> [EXERCISE INPUT]

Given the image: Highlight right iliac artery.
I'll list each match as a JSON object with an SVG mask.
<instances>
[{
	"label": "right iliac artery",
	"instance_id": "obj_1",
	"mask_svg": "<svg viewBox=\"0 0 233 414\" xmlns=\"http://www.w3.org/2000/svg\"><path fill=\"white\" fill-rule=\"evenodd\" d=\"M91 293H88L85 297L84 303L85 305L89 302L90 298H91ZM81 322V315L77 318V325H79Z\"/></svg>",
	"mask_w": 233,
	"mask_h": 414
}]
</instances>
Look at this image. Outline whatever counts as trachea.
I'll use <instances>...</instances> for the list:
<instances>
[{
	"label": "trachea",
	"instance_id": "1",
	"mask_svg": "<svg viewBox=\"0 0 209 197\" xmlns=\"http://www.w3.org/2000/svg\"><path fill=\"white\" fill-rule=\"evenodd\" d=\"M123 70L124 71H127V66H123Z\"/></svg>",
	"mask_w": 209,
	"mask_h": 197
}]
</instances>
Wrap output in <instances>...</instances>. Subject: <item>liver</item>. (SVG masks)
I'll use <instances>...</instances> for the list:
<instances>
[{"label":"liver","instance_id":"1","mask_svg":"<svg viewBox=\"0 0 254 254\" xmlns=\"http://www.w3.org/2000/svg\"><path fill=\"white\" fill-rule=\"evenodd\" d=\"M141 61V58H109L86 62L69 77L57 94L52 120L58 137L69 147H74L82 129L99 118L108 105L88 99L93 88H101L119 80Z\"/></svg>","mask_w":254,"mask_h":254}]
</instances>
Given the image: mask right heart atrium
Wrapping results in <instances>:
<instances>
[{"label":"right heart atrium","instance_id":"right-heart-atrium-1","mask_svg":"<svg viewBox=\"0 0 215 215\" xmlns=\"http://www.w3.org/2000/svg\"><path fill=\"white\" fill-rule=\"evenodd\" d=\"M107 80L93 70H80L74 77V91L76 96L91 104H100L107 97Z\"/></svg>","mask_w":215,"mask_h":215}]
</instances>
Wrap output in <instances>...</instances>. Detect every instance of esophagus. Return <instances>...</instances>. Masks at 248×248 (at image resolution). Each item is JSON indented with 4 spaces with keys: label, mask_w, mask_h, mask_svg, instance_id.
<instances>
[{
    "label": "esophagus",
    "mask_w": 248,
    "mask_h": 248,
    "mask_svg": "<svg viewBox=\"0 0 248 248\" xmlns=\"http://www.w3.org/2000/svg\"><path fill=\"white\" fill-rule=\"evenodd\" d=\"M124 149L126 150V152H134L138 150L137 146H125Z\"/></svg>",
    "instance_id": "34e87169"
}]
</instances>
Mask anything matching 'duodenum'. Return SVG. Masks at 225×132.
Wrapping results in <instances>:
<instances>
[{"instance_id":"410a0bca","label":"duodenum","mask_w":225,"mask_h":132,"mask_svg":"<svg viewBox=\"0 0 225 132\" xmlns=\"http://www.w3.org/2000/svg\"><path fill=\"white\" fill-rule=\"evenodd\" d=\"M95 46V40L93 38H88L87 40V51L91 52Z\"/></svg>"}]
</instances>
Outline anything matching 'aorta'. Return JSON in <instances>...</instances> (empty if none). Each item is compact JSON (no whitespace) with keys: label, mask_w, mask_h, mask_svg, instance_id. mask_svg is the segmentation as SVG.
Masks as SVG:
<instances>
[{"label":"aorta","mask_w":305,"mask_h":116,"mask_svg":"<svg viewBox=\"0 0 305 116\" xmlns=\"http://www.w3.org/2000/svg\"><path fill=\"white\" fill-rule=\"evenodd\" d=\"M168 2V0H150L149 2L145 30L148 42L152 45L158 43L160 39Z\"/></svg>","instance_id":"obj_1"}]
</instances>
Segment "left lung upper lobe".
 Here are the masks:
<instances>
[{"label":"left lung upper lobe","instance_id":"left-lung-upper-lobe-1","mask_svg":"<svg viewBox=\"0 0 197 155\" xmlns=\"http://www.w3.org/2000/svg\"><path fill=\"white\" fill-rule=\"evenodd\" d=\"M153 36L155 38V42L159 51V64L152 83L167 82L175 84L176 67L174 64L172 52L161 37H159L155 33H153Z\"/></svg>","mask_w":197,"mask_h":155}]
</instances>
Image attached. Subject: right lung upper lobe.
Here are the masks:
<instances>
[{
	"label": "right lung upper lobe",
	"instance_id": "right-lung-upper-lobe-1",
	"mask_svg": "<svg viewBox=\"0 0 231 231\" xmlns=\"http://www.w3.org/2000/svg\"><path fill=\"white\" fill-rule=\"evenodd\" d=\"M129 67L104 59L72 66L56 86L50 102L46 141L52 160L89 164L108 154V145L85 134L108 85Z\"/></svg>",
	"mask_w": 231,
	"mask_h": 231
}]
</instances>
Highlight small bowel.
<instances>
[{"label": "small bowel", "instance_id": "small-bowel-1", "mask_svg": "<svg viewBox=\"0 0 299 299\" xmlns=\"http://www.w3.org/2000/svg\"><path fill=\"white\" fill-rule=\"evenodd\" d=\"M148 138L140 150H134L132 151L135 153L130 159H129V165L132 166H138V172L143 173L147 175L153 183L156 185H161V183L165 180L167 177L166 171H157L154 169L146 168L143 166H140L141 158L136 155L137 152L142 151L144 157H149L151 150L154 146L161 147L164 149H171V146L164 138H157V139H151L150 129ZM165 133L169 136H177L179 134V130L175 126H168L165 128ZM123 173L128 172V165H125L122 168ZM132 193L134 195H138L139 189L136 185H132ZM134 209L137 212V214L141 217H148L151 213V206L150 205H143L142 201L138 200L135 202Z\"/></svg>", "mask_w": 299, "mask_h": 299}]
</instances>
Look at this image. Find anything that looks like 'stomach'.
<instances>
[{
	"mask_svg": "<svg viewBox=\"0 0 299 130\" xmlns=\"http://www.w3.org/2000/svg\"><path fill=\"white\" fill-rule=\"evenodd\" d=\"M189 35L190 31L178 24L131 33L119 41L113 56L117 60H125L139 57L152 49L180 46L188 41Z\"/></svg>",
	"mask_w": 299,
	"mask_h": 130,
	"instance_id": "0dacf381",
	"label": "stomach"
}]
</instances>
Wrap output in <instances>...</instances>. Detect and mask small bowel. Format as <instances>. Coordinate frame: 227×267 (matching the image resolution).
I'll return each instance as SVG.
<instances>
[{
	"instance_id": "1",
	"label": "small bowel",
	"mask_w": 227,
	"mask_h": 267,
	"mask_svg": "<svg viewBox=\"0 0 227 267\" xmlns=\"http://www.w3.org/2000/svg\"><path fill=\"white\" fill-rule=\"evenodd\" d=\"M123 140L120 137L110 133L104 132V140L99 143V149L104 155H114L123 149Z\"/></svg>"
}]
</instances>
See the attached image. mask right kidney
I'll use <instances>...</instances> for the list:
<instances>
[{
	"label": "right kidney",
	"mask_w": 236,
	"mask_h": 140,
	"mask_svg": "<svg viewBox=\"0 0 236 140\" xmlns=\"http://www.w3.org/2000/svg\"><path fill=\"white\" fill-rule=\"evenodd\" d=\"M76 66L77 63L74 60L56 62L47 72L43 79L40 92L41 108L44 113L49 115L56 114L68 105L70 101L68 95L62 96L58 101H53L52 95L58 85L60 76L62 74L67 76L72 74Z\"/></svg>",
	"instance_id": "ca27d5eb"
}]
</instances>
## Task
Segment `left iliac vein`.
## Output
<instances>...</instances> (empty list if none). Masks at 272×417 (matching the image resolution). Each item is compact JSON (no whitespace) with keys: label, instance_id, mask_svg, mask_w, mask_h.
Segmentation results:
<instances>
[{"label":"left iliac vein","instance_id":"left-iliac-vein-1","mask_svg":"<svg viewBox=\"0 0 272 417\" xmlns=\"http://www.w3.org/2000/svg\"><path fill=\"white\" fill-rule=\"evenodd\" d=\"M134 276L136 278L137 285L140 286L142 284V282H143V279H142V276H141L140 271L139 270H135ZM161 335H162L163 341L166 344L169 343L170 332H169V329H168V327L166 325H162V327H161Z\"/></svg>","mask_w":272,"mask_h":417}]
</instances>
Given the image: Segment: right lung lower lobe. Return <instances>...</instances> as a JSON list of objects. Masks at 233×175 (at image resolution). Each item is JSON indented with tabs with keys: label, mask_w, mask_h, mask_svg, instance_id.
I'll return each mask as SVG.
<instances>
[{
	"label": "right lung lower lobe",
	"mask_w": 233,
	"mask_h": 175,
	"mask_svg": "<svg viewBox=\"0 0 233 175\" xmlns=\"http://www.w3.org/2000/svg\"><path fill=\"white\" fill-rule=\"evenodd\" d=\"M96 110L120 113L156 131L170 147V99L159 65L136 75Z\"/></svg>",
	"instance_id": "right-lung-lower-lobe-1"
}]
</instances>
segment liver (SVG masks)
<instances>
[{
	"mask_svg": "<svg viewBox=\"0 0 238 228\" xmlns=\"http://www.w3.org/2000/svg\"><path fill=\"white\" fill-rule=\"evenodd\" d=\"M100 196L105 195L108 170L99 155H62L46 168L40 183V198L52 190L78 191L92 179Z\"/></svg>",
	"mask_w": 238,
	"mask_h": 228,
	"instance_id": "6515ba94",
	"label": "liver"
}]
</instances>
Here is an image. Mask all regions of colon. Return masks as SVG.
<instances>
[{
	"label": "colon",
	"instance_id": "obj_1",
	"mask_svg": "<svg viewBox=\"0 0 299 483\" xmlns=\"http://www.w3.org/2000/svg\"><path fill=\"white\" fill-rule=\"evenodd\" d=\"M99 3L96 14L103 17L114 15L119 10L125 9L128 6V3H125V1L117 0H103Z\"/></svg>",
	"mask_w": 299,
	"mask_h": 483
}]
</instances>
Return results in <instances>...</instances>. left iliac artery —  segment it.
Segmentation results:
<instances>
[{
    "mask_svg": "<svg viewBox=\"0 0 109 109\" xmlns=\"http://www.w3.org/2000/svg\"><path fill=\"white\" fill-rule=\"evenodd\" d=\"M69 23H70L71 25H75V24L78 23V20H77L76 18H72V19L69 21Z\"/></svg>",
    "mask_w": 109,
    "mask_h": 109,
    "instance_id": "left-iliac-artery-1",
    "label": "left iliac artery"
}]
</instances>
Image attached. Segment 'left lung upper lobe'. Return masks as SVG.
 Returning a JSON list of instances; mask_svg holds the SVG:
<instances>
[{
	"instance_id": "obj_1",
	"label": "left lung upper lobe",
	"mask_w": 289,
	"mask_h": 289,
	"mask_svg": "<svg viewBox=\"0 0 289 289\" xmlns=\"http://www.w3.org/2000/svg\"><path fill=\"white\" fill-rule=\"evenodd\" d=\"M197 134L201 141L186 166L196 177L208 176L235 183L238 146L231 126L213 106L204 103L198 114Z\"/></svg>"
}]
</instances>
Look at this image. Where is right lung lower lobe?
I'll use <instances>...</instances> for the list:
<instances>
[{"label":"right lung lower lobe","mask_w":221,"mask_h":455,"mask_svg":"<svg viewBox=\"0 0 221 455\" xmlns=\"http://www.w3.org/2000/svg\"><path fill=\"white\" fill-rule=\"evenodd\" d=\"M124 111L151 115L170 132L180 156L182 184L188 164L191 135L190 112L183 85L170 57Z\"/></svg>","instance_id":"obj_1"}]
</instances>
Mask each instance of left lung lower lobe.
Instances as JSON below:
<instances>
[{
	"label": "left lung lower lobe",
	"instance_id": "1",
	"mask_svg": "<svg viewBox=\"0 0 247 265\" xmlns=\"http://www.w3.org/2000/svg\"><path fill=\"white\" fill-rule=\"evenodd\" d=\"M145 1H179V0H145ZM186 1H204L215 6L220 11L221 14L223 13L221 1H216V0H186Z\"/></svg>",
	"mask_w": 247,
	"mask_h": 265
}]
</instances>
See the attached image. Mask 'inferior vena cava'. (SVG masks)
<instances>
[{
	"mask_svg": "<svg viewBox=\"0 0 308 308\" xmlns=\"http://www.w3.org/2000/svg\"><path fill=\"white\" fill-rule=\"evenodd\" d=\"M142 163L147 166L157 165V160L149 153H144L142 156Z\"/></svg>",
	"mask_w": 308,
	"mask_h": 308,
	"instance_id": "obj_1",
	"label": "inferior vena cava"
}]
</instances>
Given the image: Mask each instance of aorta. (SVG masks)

> [EXERCISE AIM] Send back exactly the lines from the line with "See the attached image. Mask 'inferior" through the end of the records.

> [PROBLEM SOLUTION]
See the attached image. Mask 'inferior vena cava'. (SVG masks)
<instances>
[{
	"mask_svg": "<svg viewBox=\"0 0 308 308\" xmlns=\"http://www.w3.org/2000/svg\"><path fill=\"white\" fill-rule=\"evenodd\" d=\"M142 163L147 166L157 165V160L149 153H144L142 156Z\"/></svg>",
	"mask_w": 308,
	"mask_h": 308,
	"instance_id": "obj_1",
	"label": "inferior vena cava"
}]
</instances>
Given the image: Mask each instance of aorta. (SVG masks)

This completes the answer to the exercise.